Pierre Arditi a participé à la dernière réalisation de Michel Soutter: le téléfilm Condorcet, dans lesquel il incarne le rôle titre. Marqué par sa rencontre avec le cinéaste, il en parle avec chaleur et admiration.
Heinz Bennent a travaillé deux fois avec Soutter. Dans le film L’amour des femmes, puis dans le téléfilm Rouge Capucine. L’acteur allemand décrit un réalisateur respectueux, attentif à la personnalité des acteurs.
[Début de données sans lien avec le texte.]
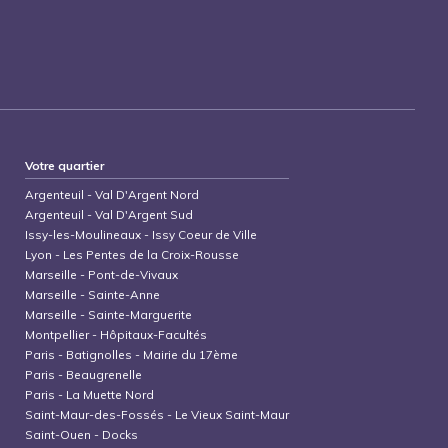
Votre quartier
Argenteuil
-
Val D'Argent Nord
Argenteuil
-
Val D'Argent Sud
Issy-les-Moulineaux
-
Issy Coeur de Ville
Lyon
-
Les Pentes de la Croix-Rousse
Marseille
-
Pont-de-Vivaux
Marseille
-
Sainte-Anne
Marseille
-
Sainte-Marguerite
Montpellier
-
Hôpitaux-Facultés
Paris
-
Batignolles - Mairie du 17ème
Paris
-
Beaugrenelle
Paris
-
La Muette Nord
Saint-Maur-des-Fossés
-
Le Vieux Saint-Maur
Saint-Ouen
-
Docks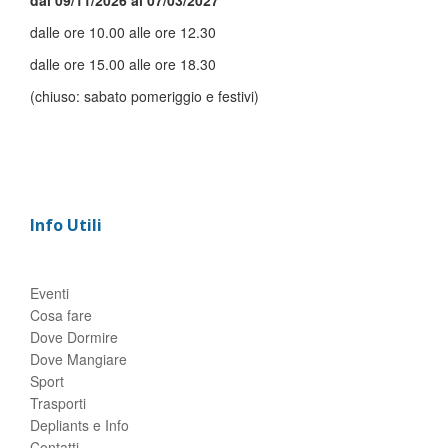
dal 09/11/2026 al 07/03/2027
dalle ore 10.00 alle ore 12.30
dalle ore 15.00 alle ore 18.30
(chiuso: sabato pomeriggio e festivi)
Info Utili
Eventi
Cosa fare
Dove Dormire
Dove Mangiare
Sport
Trasporti
Depliants e Info
Contatti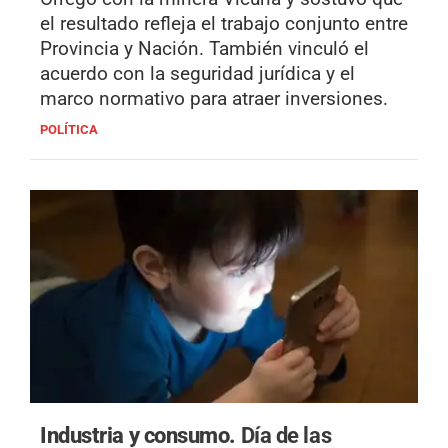
el resultado refleja el trabajo conjunto entre
Provincia y Nación. También vinculó el
acuerdo con la seguridad jurídica y el
marco normativo para atraer inversiones.
POLÍTICA
Industria y consumo.
Día de las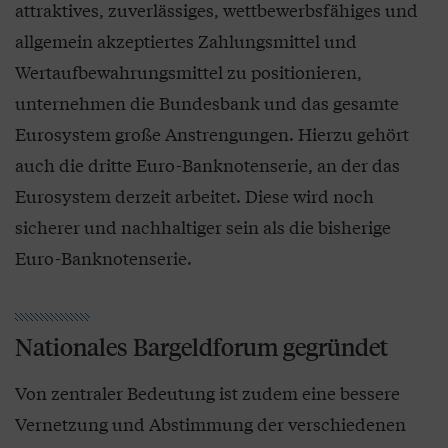
attraktives, zuverlässiges, wettbewerbsfähiges und
allgemein akzeptiertes Zahlungsmittel und
Wertaufbewahrungsmittel zu positionieren,
unternehmen die Bundesbank und das gesamte
Eurosystem große Anstrengungen. Hierzu gehört
auch die dritte Euro-Banknotenserie, an der das
Eurosystem derzeit arbeitet. Diese wird noch
sicherer und nachhaltiger sein als die bisherige
Euro-Banknotenserie.
Nationales Bargeldforum gegründet
Von zentraler Bedeutung ist zudem eine bessere
Vernetzung und Abstimmung der verschiedenen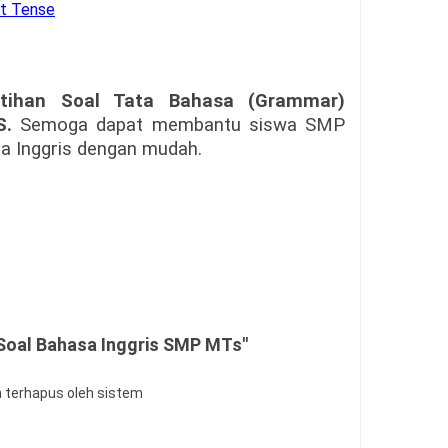
t Tense
atihan Soal Tata Bahasa (Grammar)
S.
Semoga dapat membantu siswa SMP
a Inggris dengan mudah.
Soal Bahasa Inggris SMP MTs"
n terhapus oleh sistem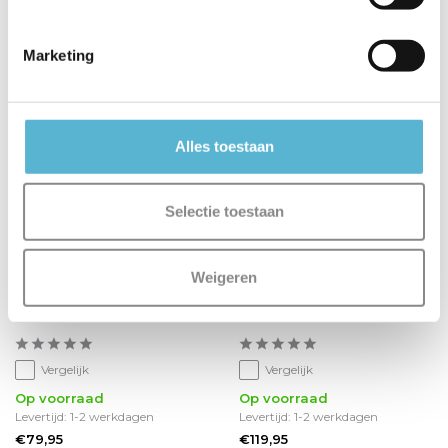
Marketing
Alles toestaan
Selectie toestaan
Weigeren
Tafellamp ancilla LED
Tafellamp ancilla 7735
7932be beuken
brons
Vergelijk
Vergelijk
Op voorraad
Op voorraad
Levertijd: 1-2 werkdagen
Levertijd: 1-2 werkdagen
€79,95
€119,95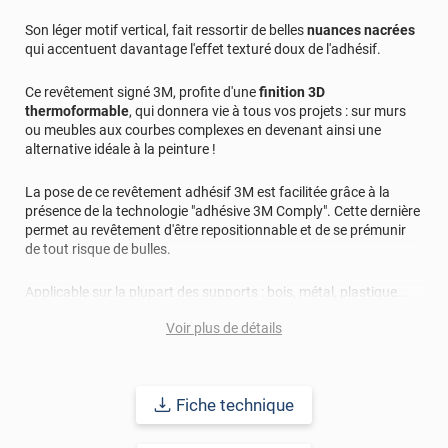
Son léger motif vertical, fait ressortir de belles
nuances nacrées
qui accentuent davantage l'effet texturé doux de l'adhésif.
Ce revêtement signé 3M, profite d'une
finition 3D
thermoformable
, qui donnera vie à tous vos projets : sur murs
ou meubles aux courbes complexes en devenant ainsi une
alternative idéale à la peinture !
La pose de ce revêtement adhésif 3M est facilitée grâce à la
présence de la technologie "adhésive 3M Comply". Cette dernière
permet au revêtement d'être repositionnable et de se prémunir
de tout risque de bulles.
Applicable sur la plupart des supports : bois, métal, plastique...
cet adhésif vous promet une durabilité longue avec une pose
Voir plus de détails
intérieure et extérieure allant jusqu'à 15 ans.
Fiche technique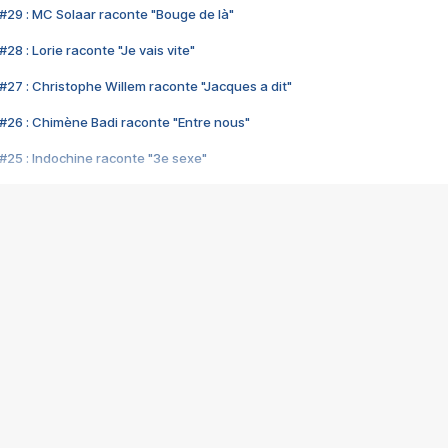
#29 : MC Solaar raconte "Bouge de là"
28 : Lorie raconte "Je vais vite"
#27 : Christophe Willem raconte "Jacques a dit"
#26 : Chimène Badi raconte "Entre nous"
#25 : Indochine raconte "3e sexe"
#24 : Zaho raconte "C'est chelou"
#23 : Patrick Bruel raconte "Au café des délices"
#22 : Kyo raconte "Le chemin"
#21 : Nolwenn Leroy raconte "Cassé"
#20 : Patrick Hernandez raconte "Born to be alive"
#19 : Lorie raconte "Près de moi"
#18 : Michael Jones raconte "A nos actes manqués" (avec Jean-Jacque
#17 : Khaled raconte "Aïcha"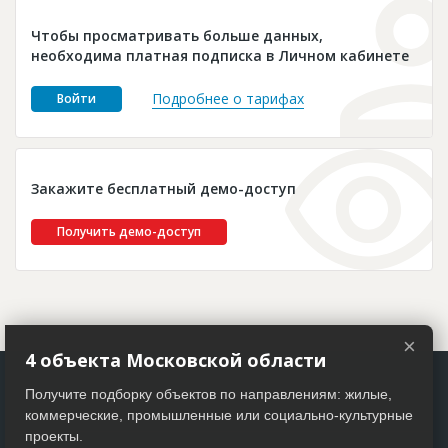
Новости
Чтобы просматривать больше данных,
Платные услуги
необходима платная подписка в Личном кабинете
Пресс-релизы
Подробнее о тарифах
Войти
Правила работы
Контакты
Закажите бесплатный демо-доступ
Личный кабинет
Получить демо-доступ
×
4 объекта Московской области
Получите подборку объектов по направлениям: жилые,
коммерческие, промышленные или социально-культурные
проекты.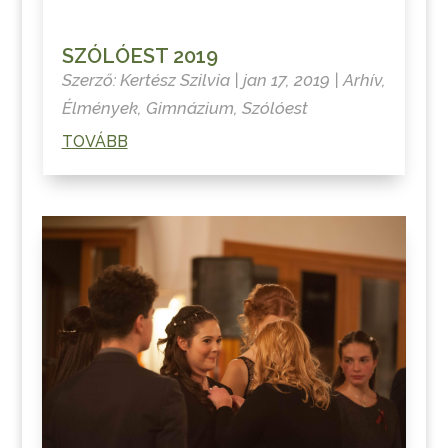
SZÓLÓEST 2019
Szerző:
Kertész Szilvia
|
jan 17, 2019
|
Arhív
,
Élmények
,
Gimnázium
,
Szólóest
TOVÁBB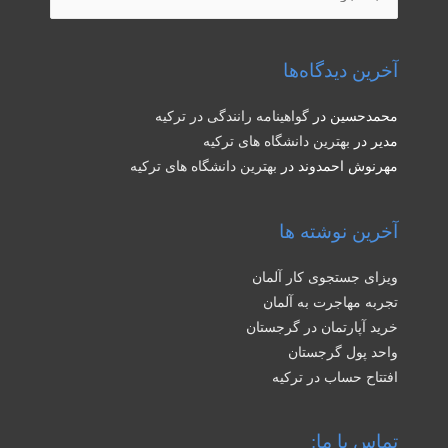
برای:
آخرین دیدگاه‌ها
محمدحسین
در
گواهینامه رانندگی در ترکیه
مدیر
در
بهترین دانشگاه های ترکیه
مهرنوش احمدوند
در
بهترین دانشگاه های ترکیه
آخرین نوشته ها
ویزای جستجوی کار آلمان
تجربه مهاجرت به آلمان
خرید آپارتمان در گرجستان
واحد پول گرجستان
افتتاح حساب در ترکیه
تماس با ما: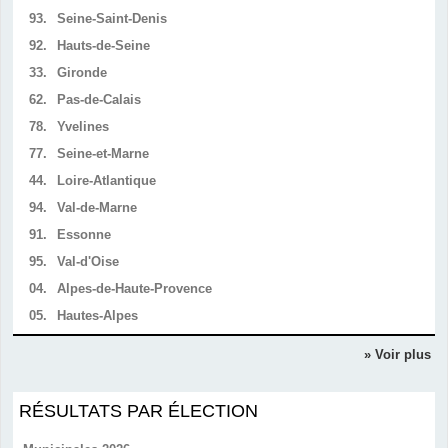
93.
Seine-Saint-Denis
92.
Hauts-de-Seine
33.
Gironde
62.
Pas-de-Calais
78.
Yvelines
77.
Seine-et-Marne
44.
Loire-Atlantique
94.
Val-de-Marne
91.
Essonne
95.
Val-d'Oise
04.
Alpes-de-Haute-Provence
05.
Hautes-Alpes
» Voir plus
RÉSULTATS PAR ÉLECTION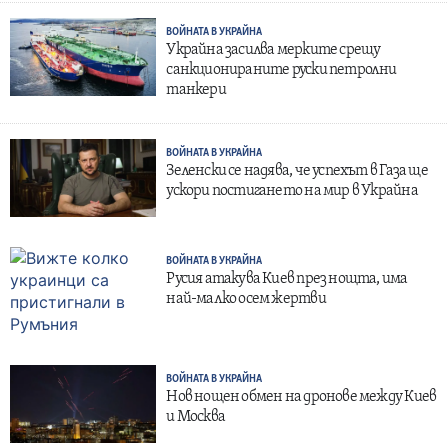
ВОЙНАТА В УКРАЙНА
Украйна засилва мерките срещу
санкционираните руски петролни
танкери
ВОЙНАТА В УКРАЙНА
Зеленски се надява, че успехът в Газа ще
ускори постигането на мир в Украйна
ВОЙНАТА В УКРАЙНА
Русия атакува Киев през нощта, има
най-малко осем жертви
ВОЙНАТА В УКРАЙНА
Нов нощен обмен на дронове между Киев
и Москва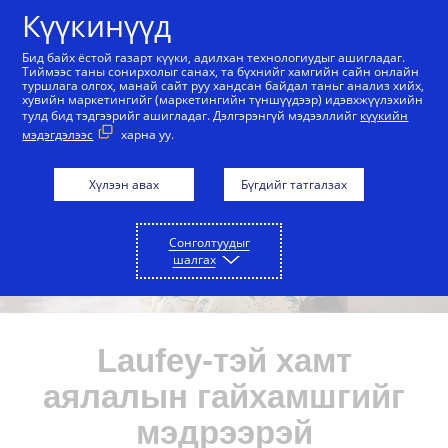
Агуулга руу алгасах
Күүкинүүд
Бид байх ёстой газарт күүки, адилхан технологиудыг ашигладаг.
Тиймээс таны сонирхолыг санах, та бүхнийг хамгийн сайн онлайн
туршлага олгох, манай сайт руу хандсан байдал таньг анализ хийх,
хувийн маркетингийг (маркетингийн түншүүдээр) идэвхжүүлэхийн
тулд бид тэдгээрийг ашигладаг. Дэлгэрэнгүй мэдээллийг
күүкийн
мэдэгдэлээс
харна уу.
Хүлээн авах
Бүгдийг татгалзах
Сонголтуудыг
шалгах
Laufey-тэй хамт
аялалын гайхамшгийг
Аялалын гайхамшиг ганцхан
мэдрээрэй
товшилтоос эхлэнэ.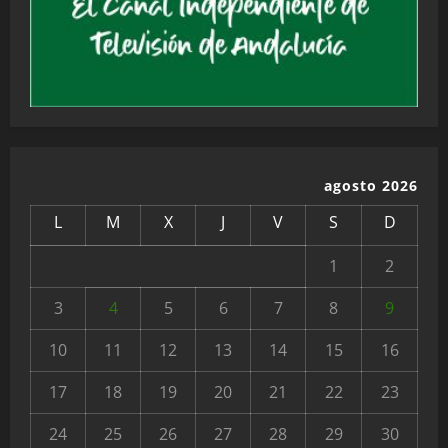
agosto 2026
L
M
X
J
V
S
D
1
2
3
4
5
6
7
8
9
10
11
12
13
14
15
16
17
18
19
20
21
22
23
24
25
26
27
28
29
30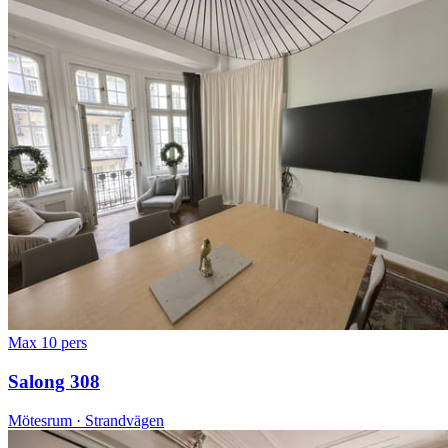
Max 10 pers
Salong 308
Mötesrum · Strandvägen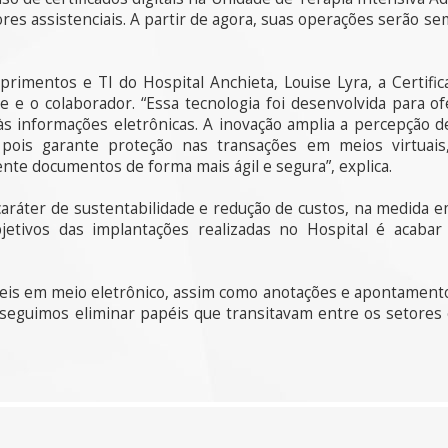
res assistenciais. A partir de agora, suas operações serão se
rimentos e TI do Hospital Anchieta, Louise Lyra, a Certifi
 e o colaborador. “Essa tecnologia foi desenvolvida para of
às informações eletrônicas. A inovação amplia a percepção de
, pois garante proteção nas transações em meios virtua
nte documentos de forma mais ágil e segura”, explica.
aráter de sustentabilidade e redução de custos, na medida e
etivos das implantações realizadas no Hospital é acaba
veis em meio eletrônico, assim como anotações e apontamentos
seguimos eliminar papéis que transitavam entre os setores 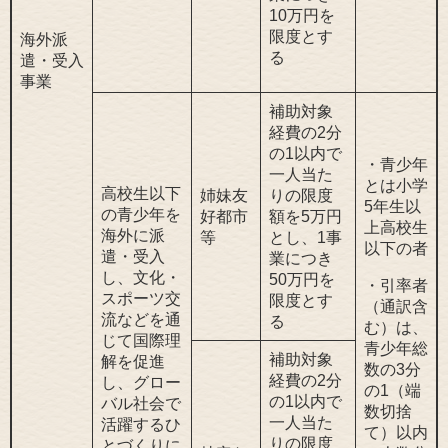
10万円を
限度とす
海外派
る
遣・受入
事業
補助対象
経費の2分
の1以内で
・青少年
一人当た
とは小学
高校生以下
姉妹友
りの限度
5年生以
の青少年を
好都市
額を5万円
上高校生
海外に派
等
とし、1事
以下の者
遣・受入
業につき
し、文化・
50万円を
・引率者
スポーツ交
限度とす
（通訳含
流などを通
る
む）は、
じて国際理
青少年総
補助対象
解を促進
数の3分
経費の2分
し、グロー
の1（端
の1以内で
バル社会で
数切捨
一人当た
活躍するひ
て）以内
りの限度
とづくりに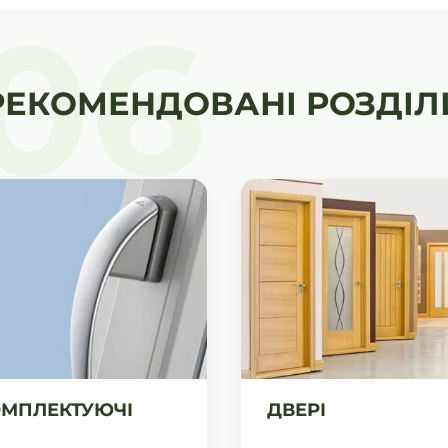
06
РЕКОМЕНДОВАНІ РОЗДІЛ
МПЛЕКТУЮЧІ
ДВЕРІ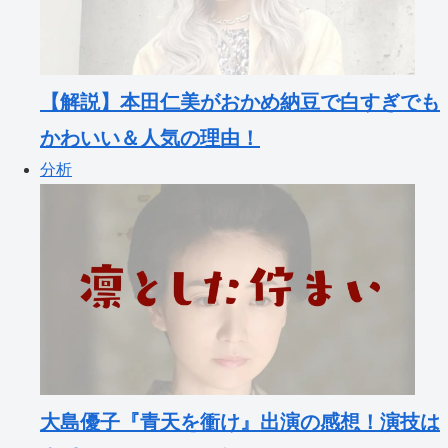
【解説】本田仁美がおかめ納豆で白すぎでも
かわいい＆人気の理由！
分析
大島優子『青天を衝け』出演の感想！演技は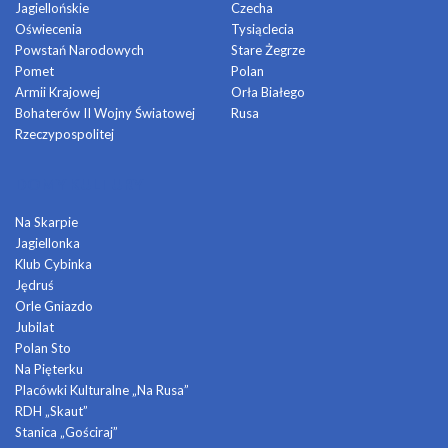
Jagiellońskie
Czecha
Oświecenia
Tysiąclecia
Powstań Narodowych
Stare Żegrze
Pomet
Polan
Armii Krajowej
Orła Białego
Bohaterów II Wojny Światowej
Rusa
Rzeczypospolitej
DOMY KULTURY
Na Skarpie
Jagiellonka
Klub Cybinka
Jędruś
Orle Gniazdo
Jubilat
Polan Sto
Na Pięterku
Placówki Kulturalne „Na Rusa”
RDH „Skaut”
Stanica „Gościraj”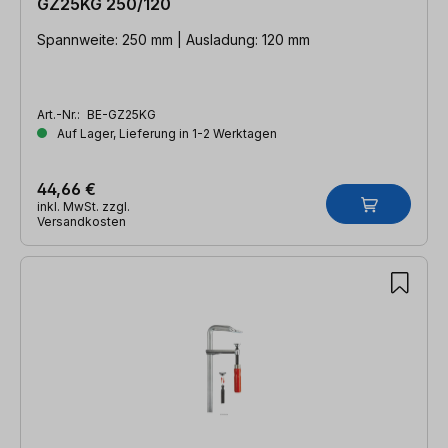
GZ25KG 250/120
Spannweite: 250 mm | Ausladung: 120 mm
Art.-Nr.:
BE-GZ25KG
Auf Lager, Lieferung in 1-2 Werktagen
44,66 €
inkl. MwSt. zzgl.
Versandkosten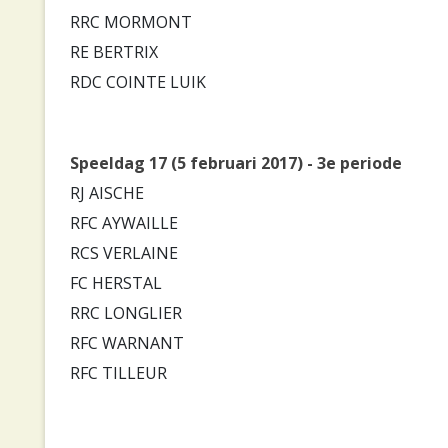
RRC MORMONT
RE BERTRIX
RDC COINTE LUIK
Speeldag 17 (5 februari 2017) - 3e periode
RJ AISCHE
RFC AYWAILLE
RCS VERLAINE
FC HERSTAL
RRC LONGLIER
RFC WARNANT
RFC TILLEUR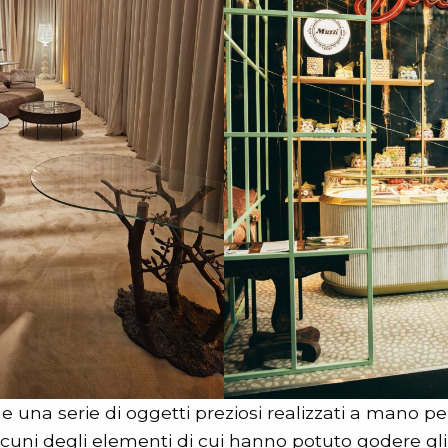
ti e una serie di oggetti preziosi realizzati a mano pe
lcuni degli elementi di cui hanno potuto godere gli 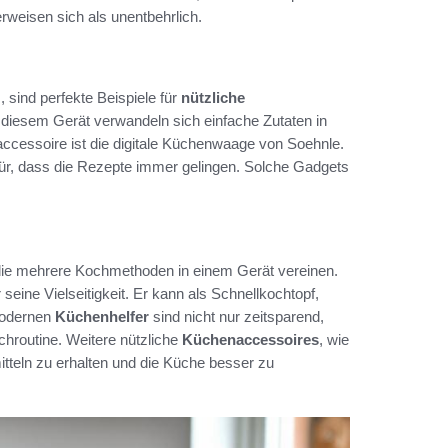
rweisen sich als unentbehrlich.
, sind perfekte Beispiele für
nützliche
t diesem Gerät verwandeln sich einfache Zutaten in
accessoire ist die digitale Küchenwaage von Soehnle.
für, dass die Rezepte immer gelingen. Solche Gadgets
die mehrere Kochmethoden in einem Gerät vereinen.
 seine Vielseitigkeit. Er kann als Schnellkochtopf,
modernen
Küchenhelfer
sind nicht nur zeitsparend,
chroutine. Weitere nützliche
Küchenaccessoires
, wie
tteln zu erhalten und die Küche besser zu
Anciens compagnons du Groupe 5, Alain Tanner et Claude Goretta évoquent leur ami disparu. Alain Tanner raconte leur première rencontre à Paris, à la fin des années 50. Michel Soutter chante alors dans des cabarets. Tanner lui fait partager sa passion pour le cinéma. De son côté, Claude Goretta se souvient des débuts à la télévision de celui qui fut son scénariste et son assistant.
Chapitre 2
Les années cabaret
Né à Genève en 1932, Michel Soutter ne termina pas les études commencées au collège Calvin. Il multiplie les petits boulots, développe son goût pour la poésie, chante ses textes en s’accompagnant à la guitare. En 1953, il publie un premier recueil de poèmes. La même année, une bande de copains fonde à Genève un cabaret, le Moulin à poivre. Aux côtés notamment de l'humoriste Bernard Haller et de la journaliste Catherine Charbon, Michel Soutter participe à la joyeuse aventure en tant qu’auteur-compositeur-interprète. En 1971, à l’occasion d’une émission souvenir, la troupe reconstituée évoque le passé.
Chapitre 3
Cinéma
RTS
Pour les historiens du cinéma, La lune avec les dents, réalisé en 1966, est considéré comme un film fondateur du « nouveau cinéma suisse ». Soutter est en effet un des premiers réalisateurs helvétiques à se lancer dans l’aventure d’un long-métrage quasiment sans moyen. En réussissant son pari, il va, comme il le dit lui-même, ouvrir une brèche.
Le film ne s’est pas fait sans mal, loin s’en faut. Dans une interview réalisée par Rodolphe-Maurice Arlaud en 1967, Soutter évoque les difficultés de ce tournage, mais aussi sa farouche détermination.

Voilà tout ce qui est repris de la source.